Contemporary transformations in scholarly practice invite us to rethink the relationships among editing, text, and data. In the humanities and social sciences, editing is no longer understood solely as a process of establishing, transmitting, or shaping
texts; it also serves as a site for the production, structuring, and interpretation of textual data. Conversely, the very notion of “textual data” calls for critical reflection, both on the conditions under which such data are constituted and on their scholarly
uses.
This two-day conference seeks to examine the links between editing and data through a range of theoretical, methodological, and practical questions. What distinguishes an edition from textual data? Under what conditions does editing produce data? What
exactly do we mean by “textual data”? How do processes of editing, annotation, encoding, structuring, and dissemination transform texts into objects that can be used in research environments? Conversely, how does the use of textual data shape the ways we read,
interpret, and understand texts?
By foregrounding the tension between textual materiality, formalization, and interpretation, this conference aims to bring together researchers, editors, librarians, archivists, digital humanities specialists, and anyone interested in the challenges of
scholarly editing and textual analysis.
Possible topics include, but are not limited to:
- conceptual distinctions among text, document, edition, corpus, and data;
- the definition and status of textual data;
- the production of data through editorial practices;
- text encoding, annotation, markup, and structuring;scholarly editing, digital editing, and enhanced editions;
- the uses of textual data in research;
- methods for text analysis, text mining, visualization, and modeling;
- the relationship between textual data and interpretation;
- the epistemological implications of transforming texts into data;
- technical, ethical, legal, and institutional issues related to textual data;
- case studies, project reports, and works in progress.
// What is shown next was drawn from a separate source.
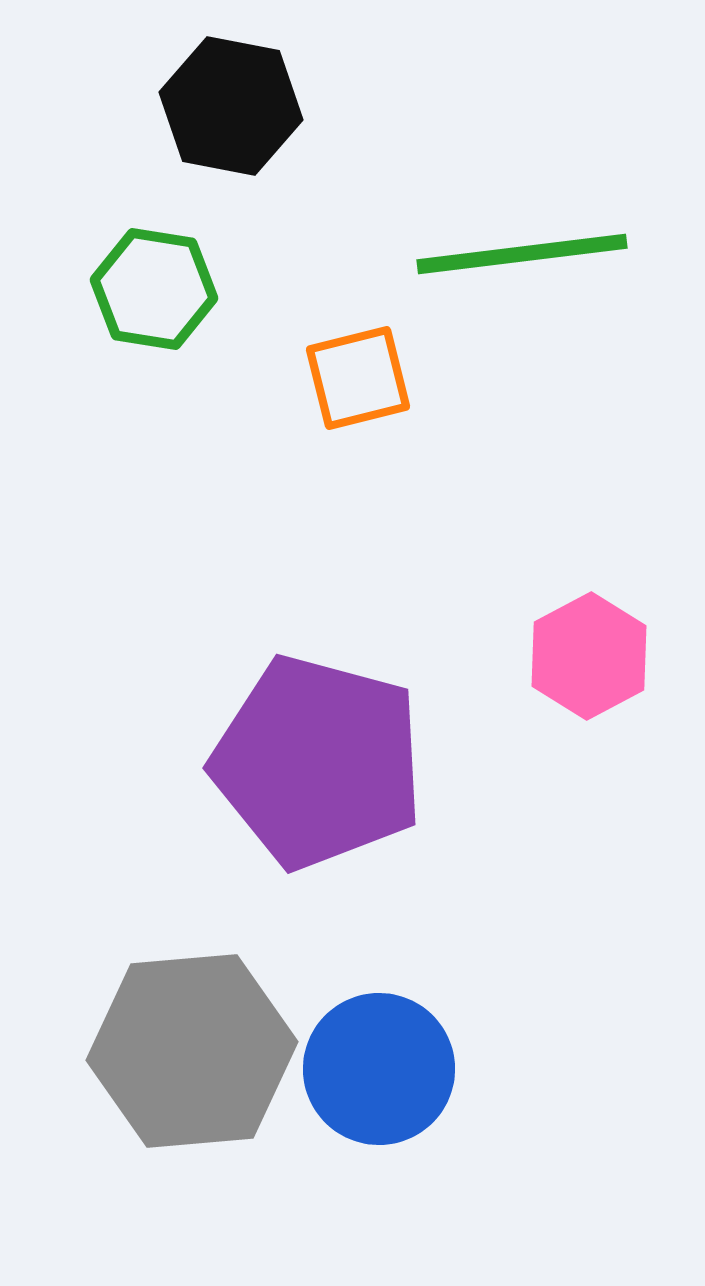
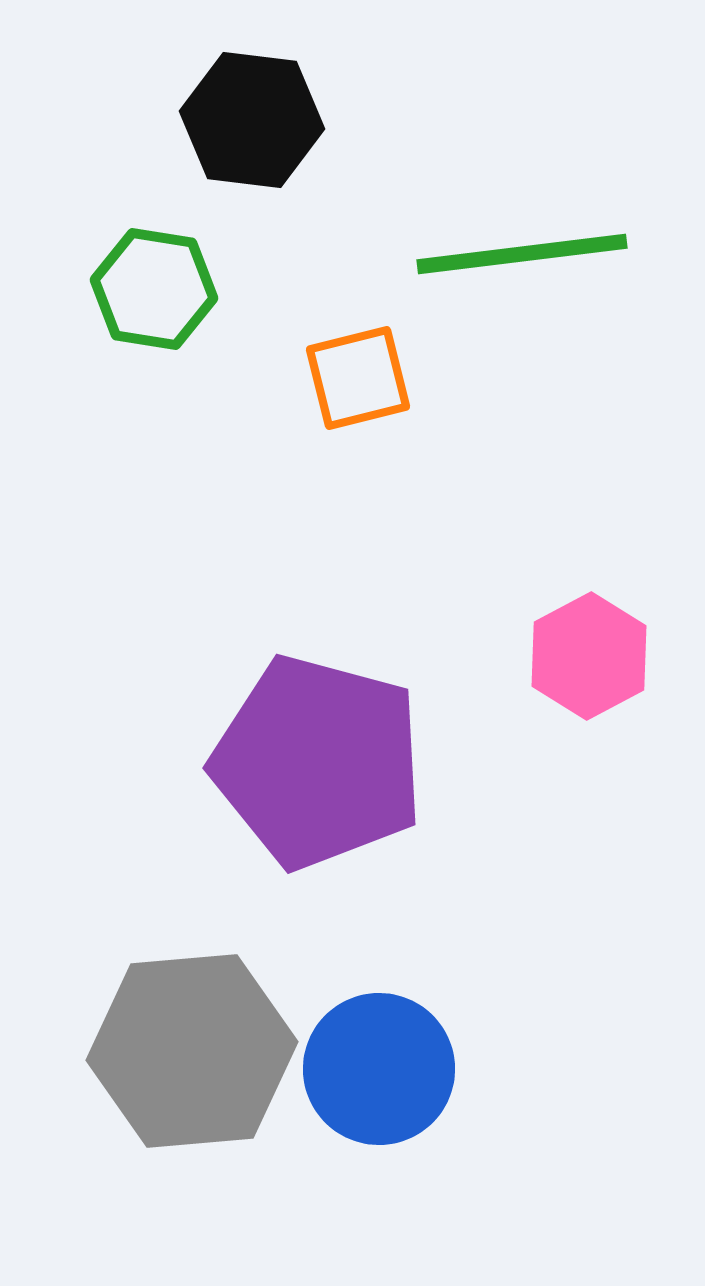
black hexagon: moved 21 px right, 14 px down; rotated 4 degrees counterclockwise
We hope this conference will provide a space for collective reflection on what editing does to texts when it transforms them into data, and on what textual data, in turn, do to our practices of reading, analysis, and interpretation.
We welcome proposals in either French or English from established scholars as well as graduate students.
Proposals should include:
- a title;
- an abstract of approximately 250 to 300 words;
- a short biographical note (maximum 100 words).
Accepted papers will be allotted 20 minutes, followed by discussion.